Not every GMO concern proved exaggerated. Seed-market consolidation became reality, Roundup litigation continues, and herbicide overuse remains a legitimate agronomic problem. However, these differ from Frankenfood campaign warnings. The equivalent AI fear suggests synthetic text will overwhelm human corpus, drowning society in AI-generated content. This belongs in the same category: initially plausible but ultimately defeated by market forces. Readers value curated text, publishers protect archives, and provenance standards emerge.
Not every AI concern lacks merit. NewsGuard has identified over 3,000 AI content farm sites producing fake local news and propaganda across 16 languages for advertising revenue. Deepfakes deceive voters in actual elections. Output harm is real, as is the remedy: verification and gatekeeping tools already employed against bad content regardless of origin.
Wikipedia’s prohibition represents a defining moment from the most invested constituency rather than a market judgment. It signals strongly from those who care most while least representing broader reader behavior. The encyclopedia has already created exceptions, as all absolute internet policies eventually do. Translation from other-language Wikipedias and basic copyediting of editor’s own prose received permission immediately. Carve-outs will expand to include accessibility rewrites, citation formatting, and draft scaffolding for new editors in underserved languages.

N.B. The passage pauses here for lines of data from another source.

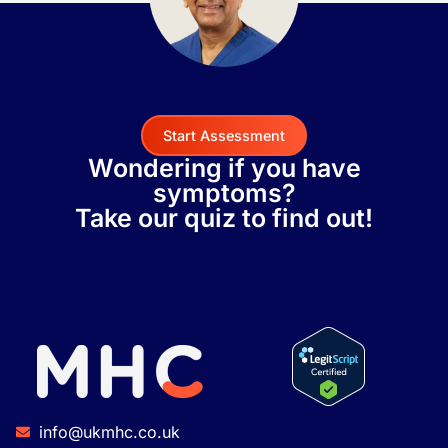
Start Assessment
Wondering if you have
symptoms?
Take our quiz to find out!
info@ukmhc.co.uk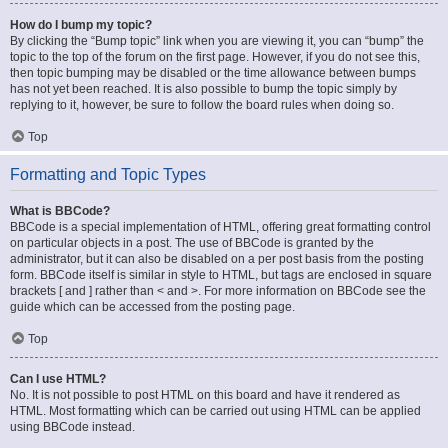
How do I bump my topic?
By clicking the “Bump topic” link when you are viewing it, you can “bump” the
topic to the top of the forum on the first page. However, if you do not see this,
then topic bumping may be disabled or the time allowance between bumps
has not yet been reached. It is also possible to bump the topic simply by
replying to it, however, be sure to follow the board rules when doing so.
Top
Formatting and Topic Types
What is BBCode?
BBCode is a special implementation of HTML, offering great formatting control
on particular objects in a post. The use of BBCode is granted by the
administrator, but it can also be disabled on a per post basis from the posting
form. BBCode itself is similar in style to HTML, but tags are enclosed in square
brackets [ and ] rather than < and >. For more information on BBCode see the
guide which can be accessed from the posting page.
Top
Can I use HTML?
No. It is not possible to post HTML on this board and have it rendered as
HTML. Most formatting which can be carried out using HTML can be applied
using BBCode instead.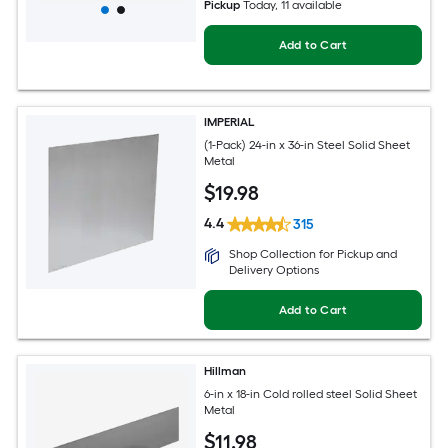
Pickup
Today
, 11 available
Add to Cart
IMPERIAL
(1-Pack) 24-in x 36-in Steel Solid Sheet
Metal
$
19
.98
4.4
315
Shop Collection for Pickup and
Delivery Options
Add to Cart
Hillman
6-in x 18-in Cold rolled steel Solid Sheet
Metal
$
11
.98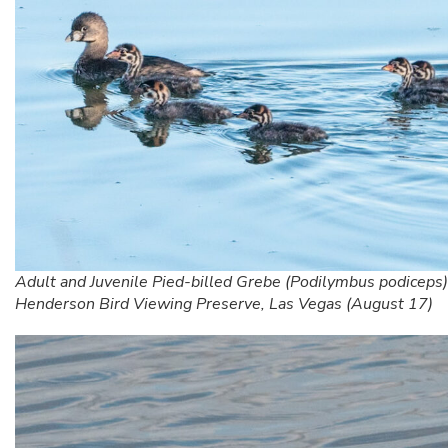
Adult and Juvenile Pied-billed Grebe (Podilymbus podiceps)
Henderson Bird Viewing Preserve, Las Vegas (August 17)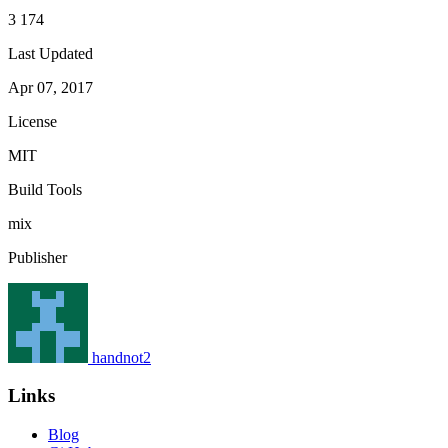
3 174
Last Updated
Apr 07, 2017
License
MIT
Build Tools
mix
Publisher
handnot2
Links
Blog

These concerns, while legitimate, typify early reactions to powerful technologies. Five years forward, survey questions will likely differ because products will improve and novelty will fade. Watermarking will matter most in high-stakes contexts like elections, courtrooms, and financial disclosures, while mattering less in everyday reading. Poor content will be filtered, quality AI writing will integrate
seamlessly, and many who claimed they would never read it will do so without much consideration.
Frankenfood became corn syrup. Opposition will subside when the technology proves reliable and ubiquitous.